Your legal status can be a gray area; although you may think you know, it is not always clear, in legal terms, if one is a subcontractor or an employee. The court will begin its analysis with the contractual declarations made between the parties. Where the contract is silent, a court will consider a variety of factors in determining the nature of the relationship.

Independent programming activities on a project basis, for example, suggests a subcontracting relationship. But if the individual works at a company's place of business under management supervision, the court will likely find an employee relationship. A practical issue in this analysis is the individual's visa status - a double-edged sword for the foreign programmer "working" in Japan without a corporate sponsor.

An additional danger for the subcontractor/programmer is the issue of co-authorship with a client. A copyrighted work may be deemed created by more than one person, as computer applications often are, and a co-author must obtain the consent of all other co-authors before exercising or transferring the copyright of a joint work. A client involved in the production of a subcontractor's program thus may have a copyright claim to certain integral elements of that program (the scope of which depends on the creative elements provided). While consent for a co-author to use a joint work must not be withheld absent justifiable reason, the client can, in practice, effectively prevent a subcontractor from servicing others - particularly competitors - with the same or similar application.

Noncompetition and nondisclosure
The foreign programmer may not only lose intellectual property rights created while in Japanese employ; he or she can assume burdensome obligations as well. The individual job applicant is in a weak negotiating position to demand modification of a company's standard employment contract, much less the existing work rules. The choice is usually simple: sign or work elsewhere.

Many companies in the computer industry now include a noncompetition clause in the employment contract or work rules. Noncompetition clauses take various forms, but the common objective is to prevent an ex-employee from directly or indirectly competing with the former employer by performing similar activities for other companies in a particular market for a specified period of time.

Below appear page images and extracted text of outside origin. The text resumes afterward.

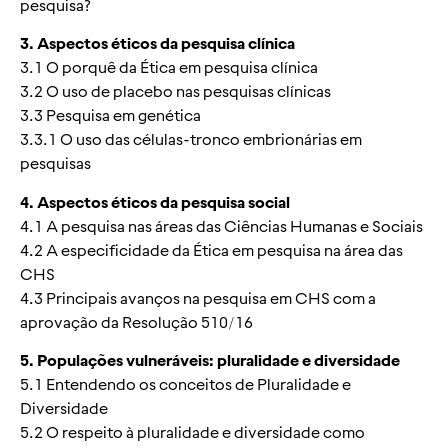
pesquisa?
3. Aspectos éticos da pesquisa clínica
3.1 O porquê da Ética em pesquisa clínica
3.2 O uso de placebo nas pesquisas clínicas
3.3 Pesquisa em genética
3.3.1 O uso das células-tronco embrionárias em
pesquisas
4. Aspectos éticos da pesquisa social
4.1 A pesquisa nas áreas das Ciências Humanas e Sociais
4.2 A especificidade da Ética em pesquisa na área das
CHS
4.3 Principais avanços na pesquisa em CHS com a
aprovação da Resolução 510/16
5. Populações vulneráveis: pluralidade e diversidade
5.1 Entendendo os conceitos de Pluralidade e
Diversidade
5.2 O respeito à pluralidade e diversidade como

This is not a serious issue for lifetime employees (those who typically negotiate the terms of the work rules). Foreign programmers, however, are generally employed for a limited term and then must find other work. Enforcement of a noncompetition clause may completely prevent an individual from seeking a job in his or her area of technical skill.

Article 22 of the Japanese Constitution guarantees the freedom to choose an occupation, but a computer programmer's freedom to secure future employment may be severely restricted by a noncompetition clause. Japanese courts have recognized the validity of contractual restrictions to employment, although they have strictly reviewed the contents of such provisions in light of the constitutional freedom.

Nondisclosure If any provision is sure to find its way into a foreign employee's job contract, it is the nondisclosure clause. If you are considering a job offer, be sure to carefully review the contract to determine the scope of the obligation imposed. You should look beyond the contract, however, since employee confidentiality requirements are commonly found as boilerplate sections hidden in the work rules. Past court cases have held that corporate data, client lists, and undisclosed work material must not be disclosed without authorization. The difficulty for you, as a foreign employee, is to distinguish among the company's proprietary information, the technical knowledge you gained during your period of employment, and material obtained outside of the employment relationship, which may or may not qualify as a corporate trade secret.

A court may invalidate an unreasonably harsh noncompetition clause to ensure an equitable burden relative to the nature and period of the employment. But unlike the US, where courts may rewrite the contractual limitation, Japanese courts either enforce or completely reject the application of a noncompetition clause to particular litigants.

Nondisclosure clauses are another threat to a programmer's employment freedom. Under general theories of tort law and the Unfair Competition Prevention Act, a party must not release another's secret commercial information without first obtaining appropriate authorization. A company obviously will want to ensure that employees with access to proprietary information are contractually restricted in the use of that information by prohibiting the disclosure of trade secrets to unauthorized third parties. Some nondisclosure clauses, however, extend the secrecy obligation to all commercial information, proprietary or not, relating to the corporation and its clients. This obligation can extend for several months or even years beyond the term of employment, which may interfere with or even prevent a programmer's subsequent employment.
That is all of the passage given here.